Given Data / Assumptions:

• Box weights: 90 kg, 40 kg, 80 kg, 50 kg.
• Each box may be used at most once in a combination.
• Candidate totals: 200 kg, 260 kg, 180 kg, 170 kg.
• All weights are whole numbers in kilograms.

Concept / Approach:
We need to examine all possible sums of these four weights: one box, two box, three box and four box combinations. Then we compare these possible sums with the answer options and pick the total that does not appear. Staying systematic prevents errors and ensures we do not overlook any configuration.

Step-by-Step Solution:
Step 1: List weights: 90, 40, 80, 50.Step 2: Sums using one box: 40, 50, 80, 90.Step 3: Sums using two boxes: 40 + 50 = 90, 40 + 80 = 120, 40 + 90 = 130, 50 + 80 = 130, 50 + 90 = 140, 80 + 90 = 170.Step 4: Sums using three boxes: 40 + 50 + 80 = 170, 40 + 50 + 90 = 180, 40 + 80 + 90 = 210, 50 + 80 + 90 = 220.Step 5: Sum using all four boxes: 40 + 50 + 80 + 90 = 260.Step 6: Collect all distinct sums: 40, 50, 80, 90, 120, 130, 140, 170, 180, 210, 220, 260.Step 7: Compare each option 200, 260, 180, 170 with this set.

Verification / Alternative check:
From the list, 260 is achievable using all four boxes. The total 180 is achievable with 40 + 50 + 90. The total 170 is achievable with 80 + 90 or 40 + 50 + 80. However, 200 is absent from the list. To check further, try forming 200: 90 + 80 = 170, and adding 40 gives 210, adding 50 gives 220. Combinations like 90 + 50 = 140 and then adding 40 or 80 give 180 or 220, never 200. Likewise, 80 + 50 + 40 = 170. Therefore, no subset sums to 200, so 200 is impossible.

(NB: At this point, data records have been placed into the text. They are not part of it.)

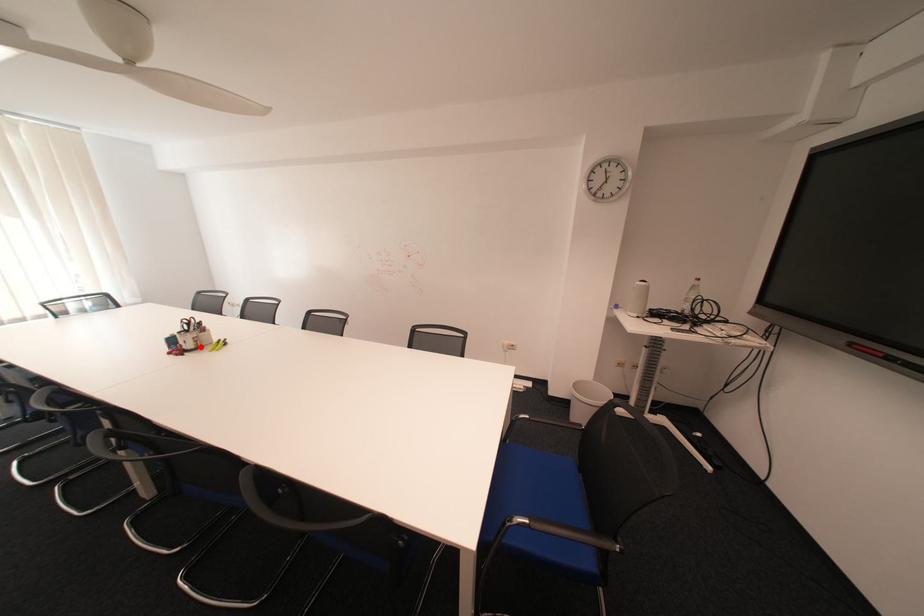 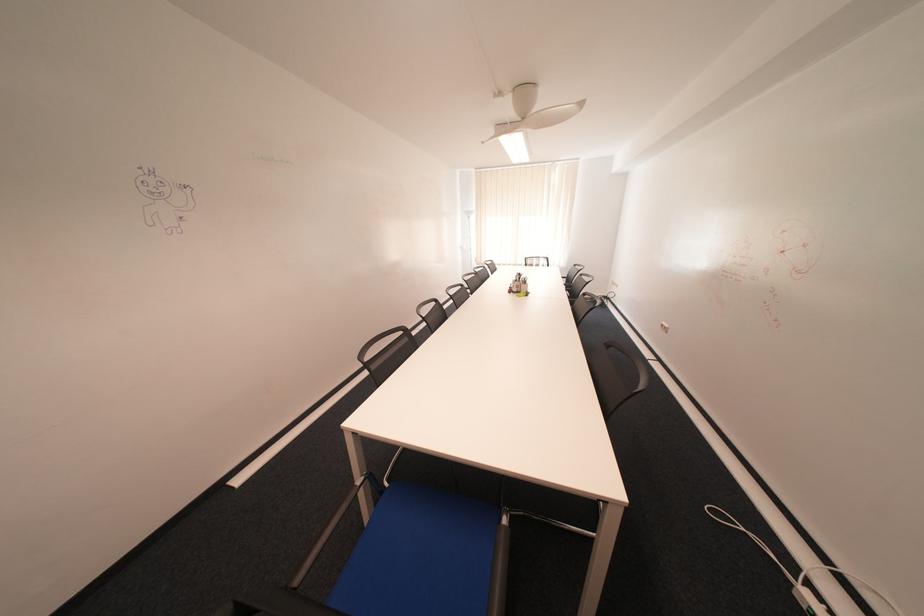 In the second image, find the point that corresponds to the highlighted location in the first image.

(526, 290) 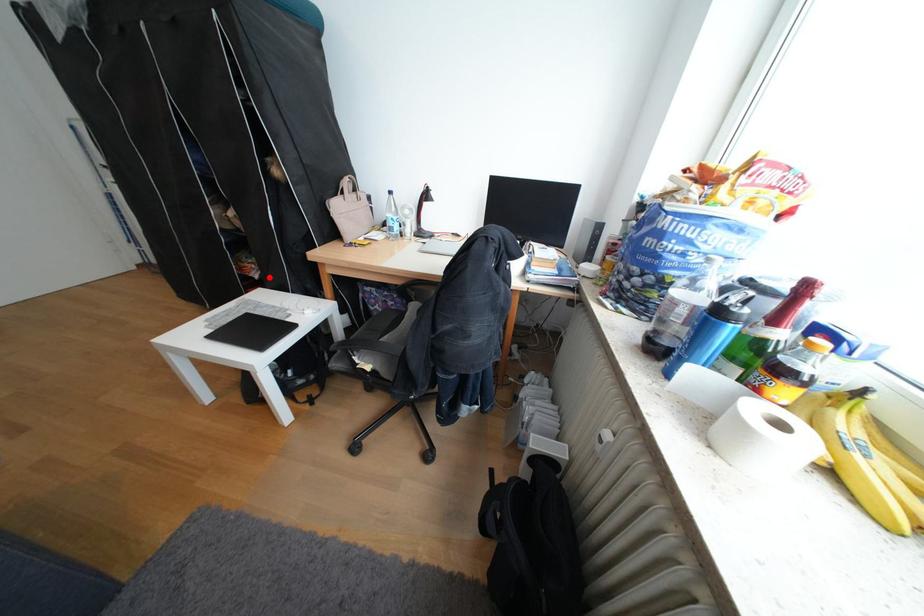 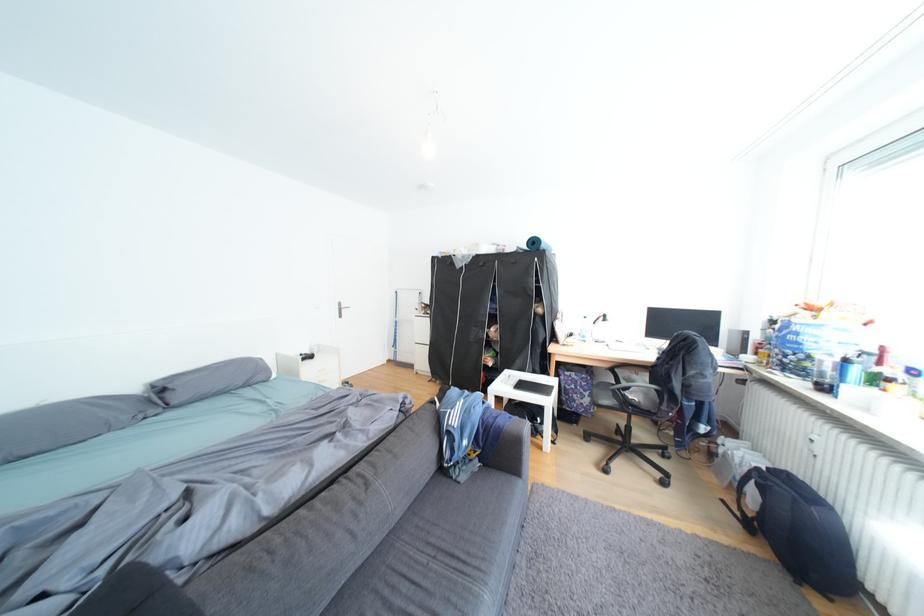 Locate, in the second image, the point that corresponds to the highlighted location in the first image.

(504, 365) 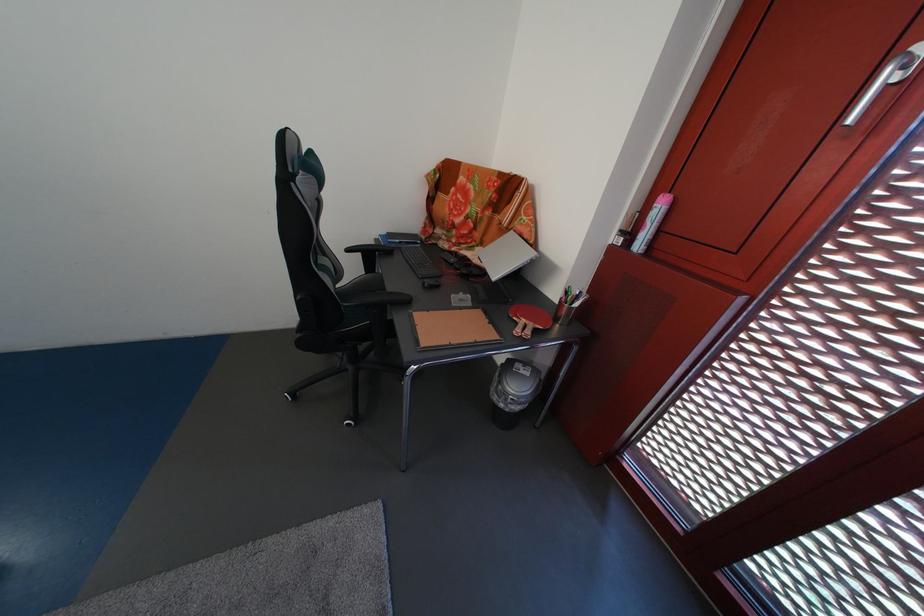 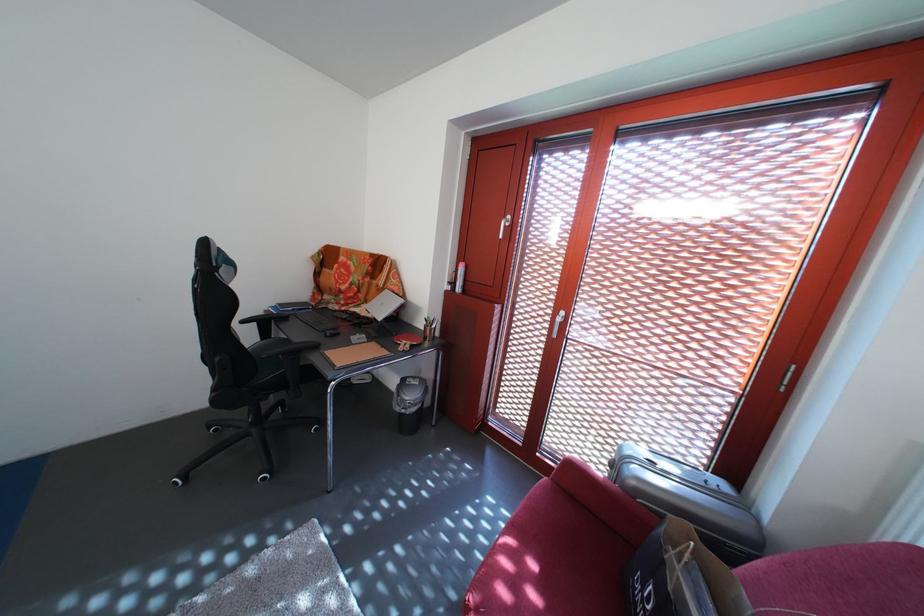 Where in the second image is the point corresponding to pixel 505 405 from the first image?

(408, 416) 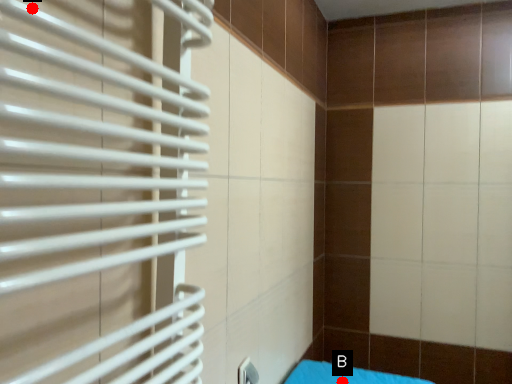 Question: Two points are circled on the image, labeled by A and B beside each circle. Among these points, which one is nearest to the camera?

Choices:
 (A) A is closer
 (B) B is closer

Answer: (A) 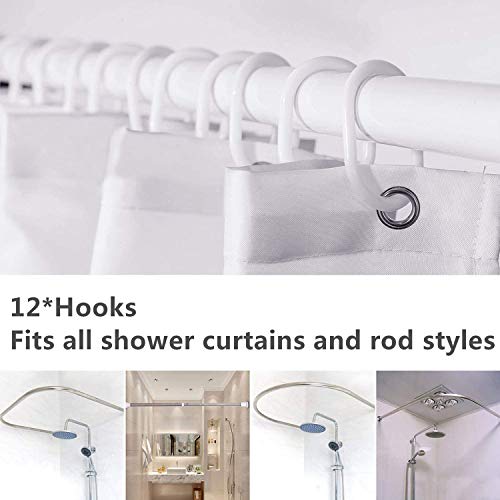 Where is `hook`? The image size is (500, 500). hook is located at coordinates (235, 125). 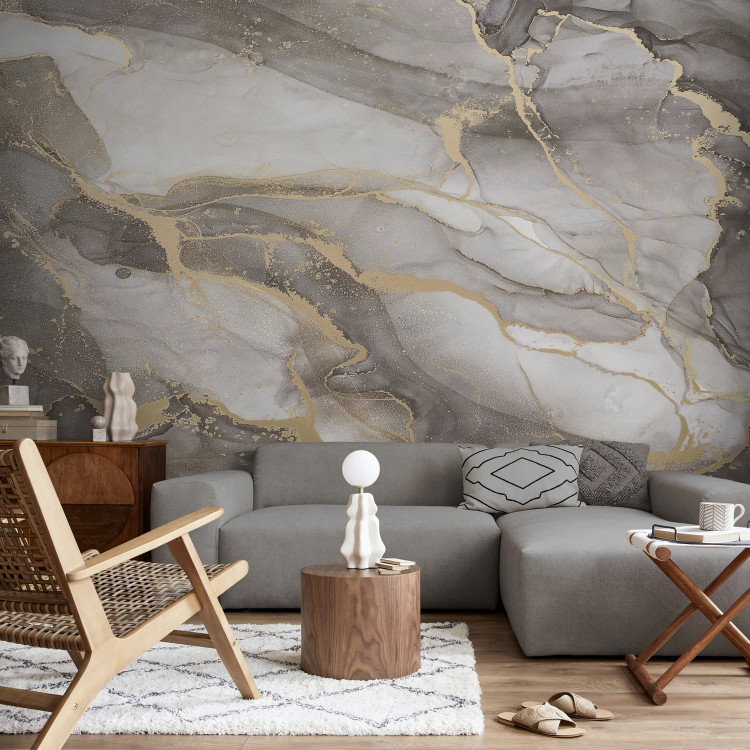 What are the coordinates of `2 colors on rug` in the screenshot? It's located at (406, 712), (454, 721). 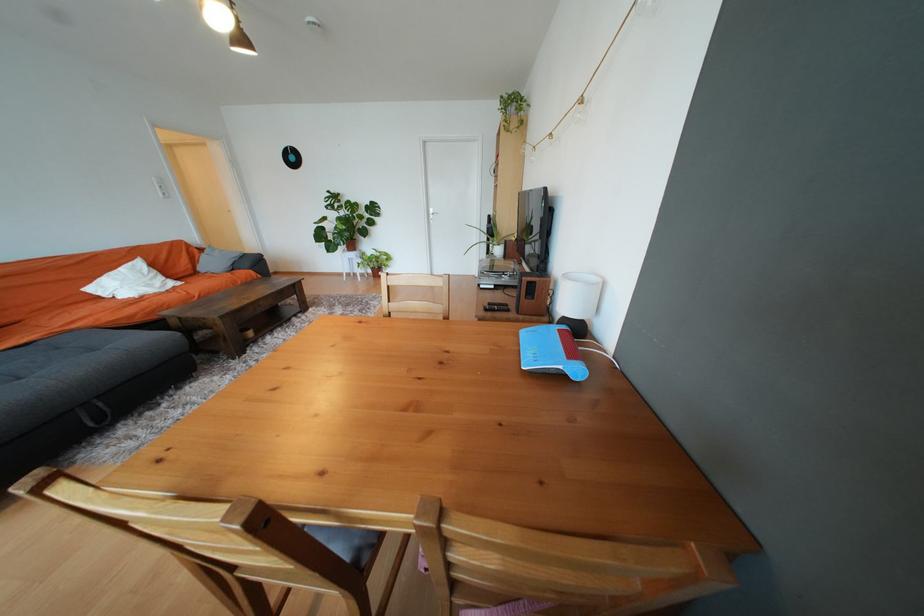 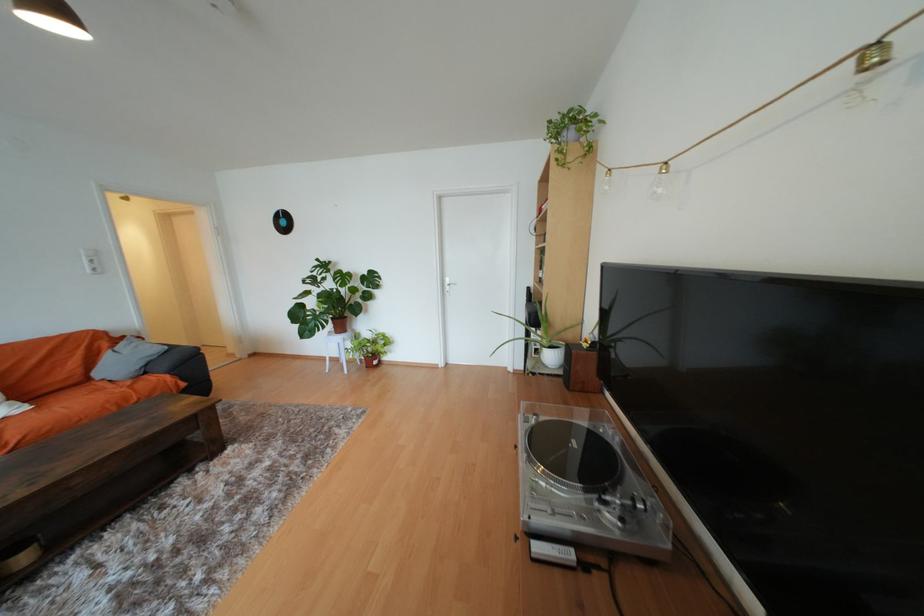 In the second image, find the point that corresponds to [186,284] in the first image.

(31, 410) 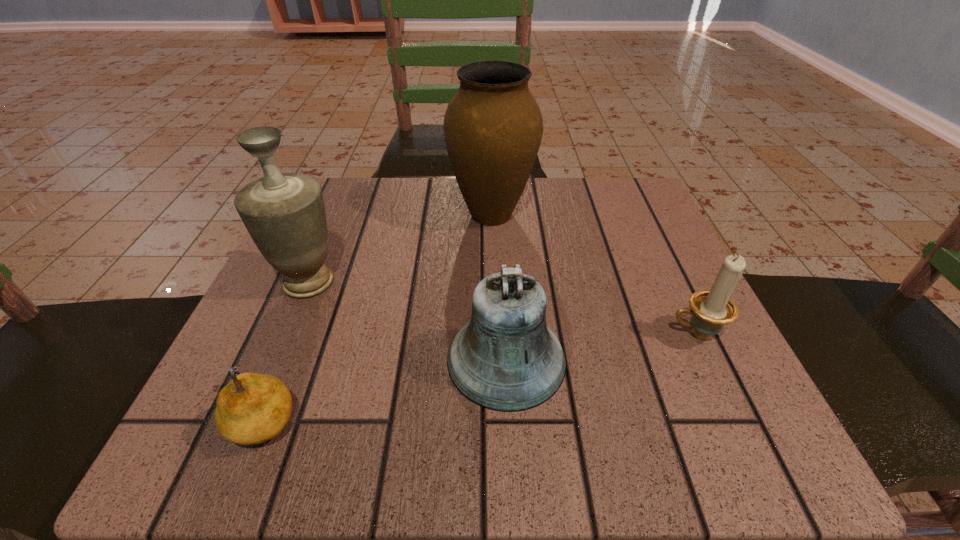 Identify the location of vacant space that is in between the nearer urn and the bell. coord(407,321).

At what (x,y) coordinates should I click in order to perform the action: click on free space that is in between the bell and the nearer urn. Please return your answer as a coordinate pair (x, y). The height and width of the screenshot is (540, 960). Looking at the image, I should click on (407, 321).

At what (x,y) coordinates should I click in order to perform the action: click on vacant area that lies between the farthest object and the rightmost object. Please return your answer as a coordinate pair (x, y). The height and width of the screenshot is (540, 960). Looking at the image, I should click on (593, 274).

At what (x,y) coordinates should I click in order to perform the action: click on free area in between the bell and the shortest object. Please return your answer as a coordinate pair (x, y). The image size is (960, 540). Looking at the image, I should click on [385, 389].

At what (x,y) coordinates should I click in order to perform the action: click on object that is the fourth closest to the nearer urn. Please return your answer as a coordinate pair (x, y). The width and height of the screenshot is (960, 540). Looking at the image, I should click on (711, 309).

The height and width of the screenshot is (540, 960). I want to click on object that stands as the fourth closest to the right urn, so click(253, 408).

In order to click on blank space that satisfies the following two spatial constraints: 1. on the front side of the bell; 2. on the left side of the right urn in this screenshot , I will do pos(496,359).

The height and width of the screenshot is (540, 960). I want to click on vacant space that satisfies the following two spatial constraints: 1. on the back side of the pear; 2. on the right side of the bell, so click(288, 359).

Locate an element on the screen. vacant space that satisfies the following two spatial constraints: 1. on the front side of the right urn; 2. on the right side of the bell is located at coordinates (496, 359).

Why Other Options Are Wrong:
260 kg is clearly possible with all four boxes.180 kg is possible with 40 + 50 + 90.170 kg is possible with 80 + 90 or 40 + 50 + 80.So these totals can be formed and are not the correct answer.

Common Pitfalls:
Some examinees may rush and conclude that 260 is impossible because it seems large, forgetting that it is simply the sum of all four weights. Others might miscalculate three box sums and thereby misjudge totals such as 170 or 180. Carefully writing out the sums of each subset once, and then scanning that list, is the most efficient way to answer correctly.

Final Answer:
The total weight that cannot be obtained from any combination of these four boxes is 200 kilograms.